Often I try to buy Manning, Pragmatic Bookshelf, or NoStarch books direct from them. I don't know why O'Reilly seems to be so much cheaper on Amazon though, probably because they have so much volume.
> Some of my books have been extremely expensive but these are pennies to the value I find in them and how it improves my career.
Here's my counterpoint. Your argument makes 100% sense in the short-term. In the long run, Amazon's strategically thin margins on technical books will disappear when the other vendors are driven out of business, and books across the board will see a price hike.
Amazon doesn't write books. If they raise margins, anyone (including the publisher) can pop up a storefront and promote it on Twitter to the community.
At some point you have to think about what kind of world you want to live in. I want to live in a world in which independent bookstores exist, rather than a world where Amazon has eaten up every other kind of business. Yes it's more expensive but I think of it as an investment.
Ignoring Amazon, my beef is with everything sold at MSRP. Americans don’t have a history of haggling, and most stores’ employees probably aren’t equipped to give you 10% off. I have had luck getting a discount off a new Mac, though usually just enough to cover tax.
If I see an intriguing book in a store I will not hesitate to buy it if it’s 5-10% off. Otherwise I’ll get it on Amazon, probably on Kindle, probably just the sample since my physical backlog is already about 50.
If you've only visited the first Powell's on the south side of Chicago (Hyde Park), you'll be blown by the Portland location. It truly is a book lovers paradise.
I have been to the Portland location, and as amazing as it is the Hyde Park Powell's will always hold a special place in my heart. I spent many a day in college wasting time in the shelves of Powell's and spent a lot more money there than I should have. My interest in graphic novels was started by a book (Dash Shaw's Bodyworld) I stumbled onto there, my interest in poetry the same (Stanely Kunitz' Passing Through). Perhaps most significantly, I discovered a book on cellular automata there that really kicked off my interest in computer science.

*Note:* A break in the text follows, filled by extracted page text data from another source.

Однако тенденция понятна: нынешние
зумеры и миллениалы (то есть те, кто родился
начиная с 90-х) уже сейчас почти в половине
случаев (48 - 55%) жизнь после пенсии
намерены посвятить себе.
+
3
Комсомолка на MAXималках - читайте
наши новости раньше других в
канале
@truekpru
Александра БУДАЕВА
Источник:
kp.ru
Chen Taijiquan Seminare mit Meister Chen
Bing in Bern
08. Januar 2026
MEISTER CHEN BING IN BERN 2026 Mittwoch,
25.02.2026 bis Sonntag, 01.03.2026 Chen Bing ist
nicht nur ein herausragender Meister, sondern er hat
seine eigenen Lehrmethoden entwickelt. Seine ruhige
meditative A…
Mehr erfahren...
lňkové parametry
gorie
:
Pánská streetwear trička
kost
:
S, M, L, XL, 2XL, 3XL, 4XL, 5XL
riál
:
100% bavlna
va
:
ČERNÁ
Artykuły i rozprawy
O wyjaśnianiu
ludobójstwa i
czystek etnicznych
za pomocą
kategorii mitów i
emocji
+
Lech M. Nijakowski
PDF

Once things are better... if you like books, you have to visit Powell's at some point in your life. I used to work a few blocks away and would often spend my lunch break there. The trick was to look at books before eating, so I'd get hungry enough to remember to leave.

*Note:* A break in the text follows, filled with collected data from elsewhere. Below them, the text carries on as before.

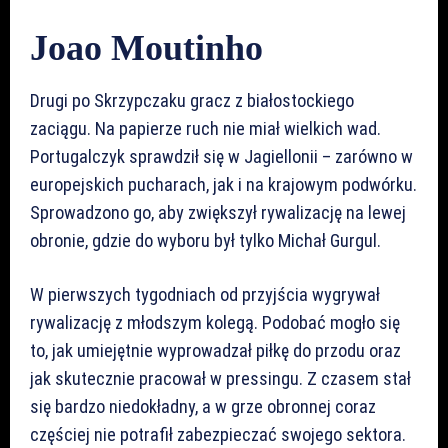
Joao Moutinho
Drugi po Skrzypczaku gracz z białostockiego
zaciągu. Na papierze ruch nie miał wielkich wad.
Portugalczyk sprawdził się w Jagiellonii – zarówno w
europejskich pucharach, jak i na krajowym podwórku.
Sprowadzono go, aby zwiększył rywalizację na lewej
obronie, gdzie do wyboru był tylko Michał Gurgul.
W pierwszych tygodniach od przyjścia wygrywał
rywalizację z młodszym kolegą. Podobać mogło się
to, jak umiejętnie wyprowadzał piłkę do przodu oraz
jak skutecznie pracował w pressingu. Z czasem stał
się bardzo niedokładny, a w grze obronnej coraz
częściej nie potrafił zabezpieczać swojego sektora.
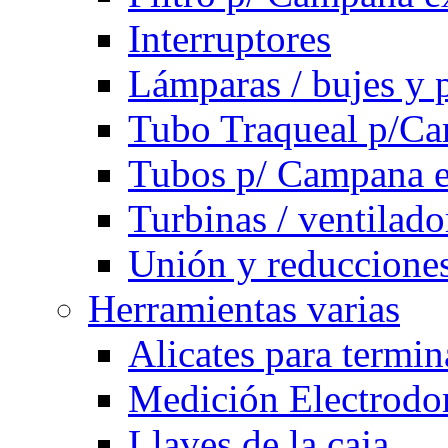
Interruptores
Lámparas / bujes y 
Tubo Traqueal p/C
Tubos p/ Campana e
Turbinas / ventilado
Unión y reducciones
Herramientas varias
Alicates para termi
Medición Electrodom
Llaves de la caja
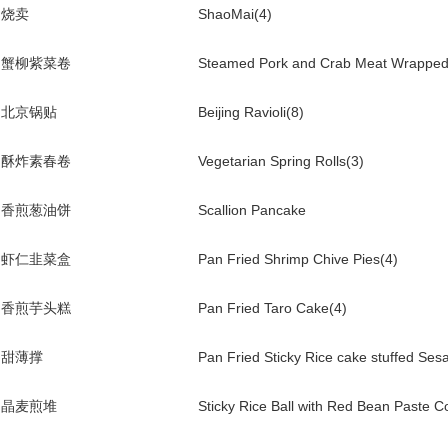
烧卖
ShaoMai(4)
蟹柳紫菜卷
Steamed Pork and Crab Meat Wrapped
北京锅贴
Beijing Ravioli(8)
酥炸素春卷
Vegetarian Spring Rolls(3)
香煎葱油饼
Scallion Pancake
虾仁韭菜盒
Pan Fried Shrimp Chive Pies(4)
香煎芋头糕
Pan Fried Taro Cake(4)
甜薄撑
Pan Fried Sticky Rice cake stuffed Se
晶麦煎堆
Sticky Rice Ball with Red Bean Paste C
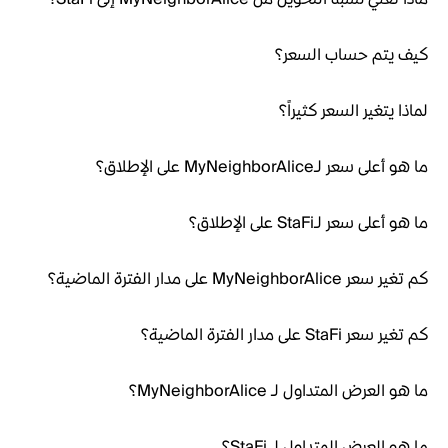
كيف يتم حساب السعر؟
لماذا يتغير السعر كثيراً؟
ما هو أعلى سعر لـMyNeighborAlice على الإطلاق؟
ما هو أعلى سعر لـStaFi على الإطلاق؟
كم تغير سعر MyNeighborAlice على مدار الفترة الماضية؟
كم تغير سعر StaFi على مدار الفترة الماضية؟
ما هو العرض المتداول لـ MyNeighborAlice؟
ما هو العرض المتداول لـ StaFi؟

It's surprsing that in 2020 that a bookstore would like to walk away from where most customers would go and buy their product.
I hope they find it would be able to serve their customer better with their own online bookstore and less cost to run their own infrastructure.

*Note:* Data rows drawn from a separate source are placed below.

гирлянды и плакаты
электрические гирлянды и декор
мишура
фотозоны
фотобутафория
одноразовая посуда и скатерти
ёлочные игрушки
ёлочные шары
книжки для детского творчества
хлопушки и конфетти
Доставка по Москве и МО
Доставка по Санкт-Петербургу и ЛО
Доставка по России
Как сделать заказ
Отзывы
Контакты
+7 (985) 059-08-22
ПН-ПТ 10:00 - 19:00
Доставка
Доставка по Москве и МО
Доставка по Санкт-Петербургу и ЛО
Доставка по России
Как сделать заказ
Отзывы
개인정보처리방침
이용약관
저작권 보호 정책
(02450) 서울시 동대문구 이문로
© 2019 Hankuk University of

While I recognize the convenience and price savings of shopping online at Amazon, the reality is that once charming bookstores disappear, people won’t even know what they’re missing to be able to ascribe a value to it. It’s about wanting a world that has a distributed power scheme (healthily decentralized), a marketplace of ideas (rather than only what Amazon platforms/sells), value placed on knowledge (books), spaces for subcultures to thrive, spaces for people in communities to interact with each other, etc.
Bookshops are just one example of what we are losing to megacorps for whom anti trust action is long overdue.
I've got news for you, people want to order on a whim and have it arrive at their home the next day. If you don't offer that then people won't buy from you.
In many parts of the world overgrown local busybodies have destroyed "high streets" in attempts to monetize drivers and pad their CV; driving people away.